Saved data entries
++++++++++++++++++++
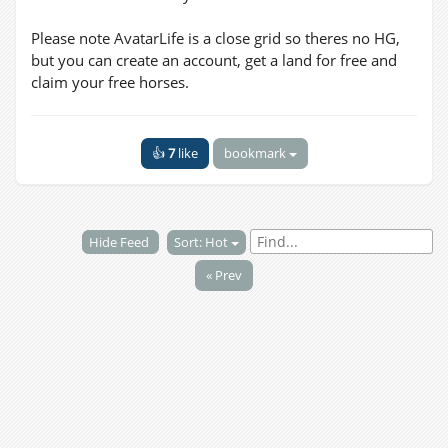
Please note AvatarLife is a close grid so theres no HG,
but you can create an account, get a land for free and
claim your free horses.
👍
7
like
bookmark
Hide Feed
Sort: Hot
« Prev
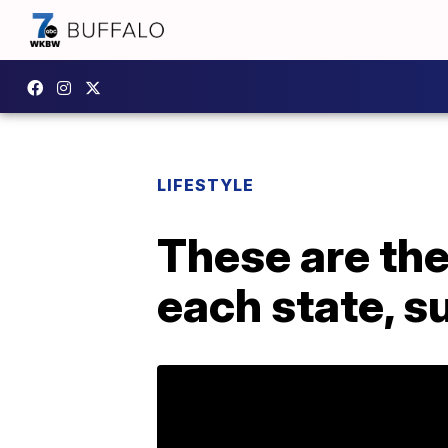
LIFESTYLE
These are the
each state, s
++++++++++++++++++++
▶ **INSTRUCTIONS TO FOLLOW**: Return from the data every line that holds "free".

▶ **COMPLETED TASK**:
but you can create an account, get a land for free and
claim your free horses.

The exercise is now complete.